To address the high computational cost and poor scalability of adversarial robustness evaluation and enhancement for deep neural networks (DNNs), this paper proposes an efficient red-blue adversarial framework. The red team localizes vulnerabilities in seconds via gradient-sensitivity pruning and adaptive-step PGD approximation; the blue team enables lightweight, real-time defense updates through robustness-aware knowledge distillation and low-rank Jacobian compression. With near-linear time complexity, our method achieves, for the first time on ImageNet-scale models, a 47× speedup in robustness evaluation and a 23× acceleration in adversarial training, while improving Top-1 robust accuracy by 8.2% without sacrificing standard accuracy. The core contribution lies in a scalable, co-designed evaluation–enhancement paradigm that jointly optimizes efficiency and robustness.

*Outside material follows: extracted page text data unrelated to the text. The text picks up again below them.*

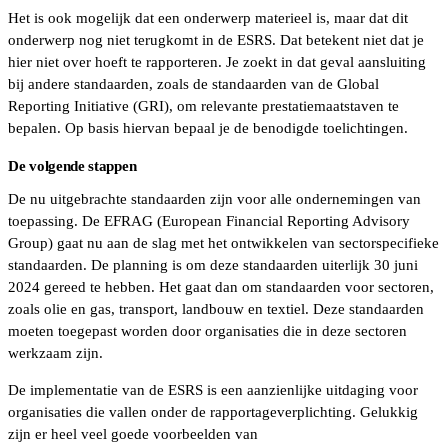
Het is ook mogelijk dat een onderwerp materieel is, maar dat dit
onderwerp nog niet terugkomt in de ESRS. Dat betekent niet dat je
hier niet over hoeft te rapporteren. Je zoekt in dat geval aansluiting
bij andere standaarden, zoals de standaarden van de Global
Reporting Initiative (GRI), om relevante prestatiemaatstaven te
bepalen. Op basis hiervan bepaal je de benodigde toelichtingen.
De volgende stappen
De nu uitgebrachte standaarden zijn voor alle ondernemingen van
toepassing. De EFRAG (European Financial Reporting Advisory
Group) gaat nu aan de slag met het ontwikkelen van sectorspecifieke
standaarden. De planning is om deze standaarden uiterlijk 30 juni
2024 gereed te hebben. Het gaat dan om standaarden voor sectoren,
zoals olie en gas, transport, landbouw en textiel. Deze standaarden
moeten toegepast worden door organisaties die in deze sectoren
werkzaam zijn.
De implementatie van de ESRS is een aanzienlijke uitdaging voor
organisaties die vallen onder de rapportageverplichting. Gelukkig
zijn er heel veel goede voorbeelden van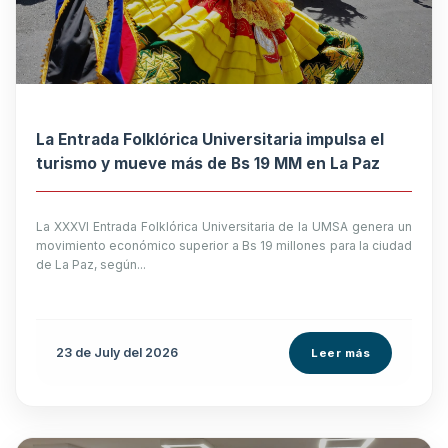
La Entrada Folklórica Universitaria impulsa el
turismo y mueve más de Bs 19 MM en La Paz
La XXXVI Entrada Folklórica Universitaria de la UMSA genera un
movimiento económico superior a Bs 19 millones para la ciudad
de La Paz, según...
23 de
July
del 2026
Leer más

With deep neural networks (DNNs) increasingly embedded in modern society, ensuring their safety has become a critical and urgent issue. In response, substantial efforts have been dedicated to the red-blue adversarial framework, where the red team focuses on identifying vulnerabilities in DNNs and the blue team on mitigating them. However, existing approaches from both teams remain computationally intensive, constraining their applicability to large-scale models. To overcome this limitation, this thesis endeavours to provide time-efficient methods for the evaluation and enhancement of adversarial robustness in DNNs.